• _PROBLEM DETAILS_: This exercise calls for copying every line below that holds the word "Ahmedabad".

• _MATERIAL FOR THE TASK_:
+ + + +

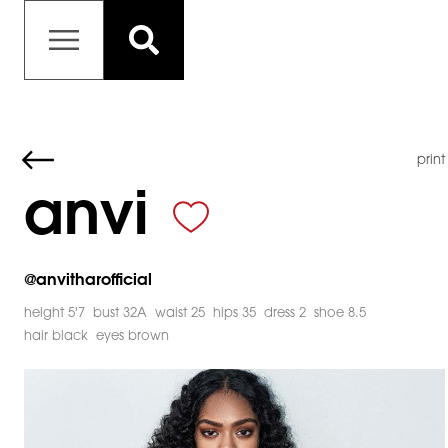
print
anvi
@
anvitharofficial
height 5'7
bust 32A
waist 25
hips 35
dress 2
shoe 8.5
hair black
eyes brown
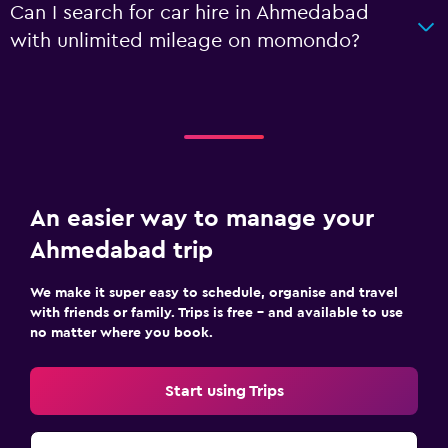
Can I search for car hire in Ahmedabad
with unlimited mileage on momondo?
An easier way to manage your
Ahmedabad trip
We make it super easy to schedule, organise and travel
with friends or family. Trips is free – and available to use
no matter where you book.
Start using Trips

+ + + +

• _ANSWER AREA_:
Can I search for car hire in Ahmedabad
Ahmedabad trip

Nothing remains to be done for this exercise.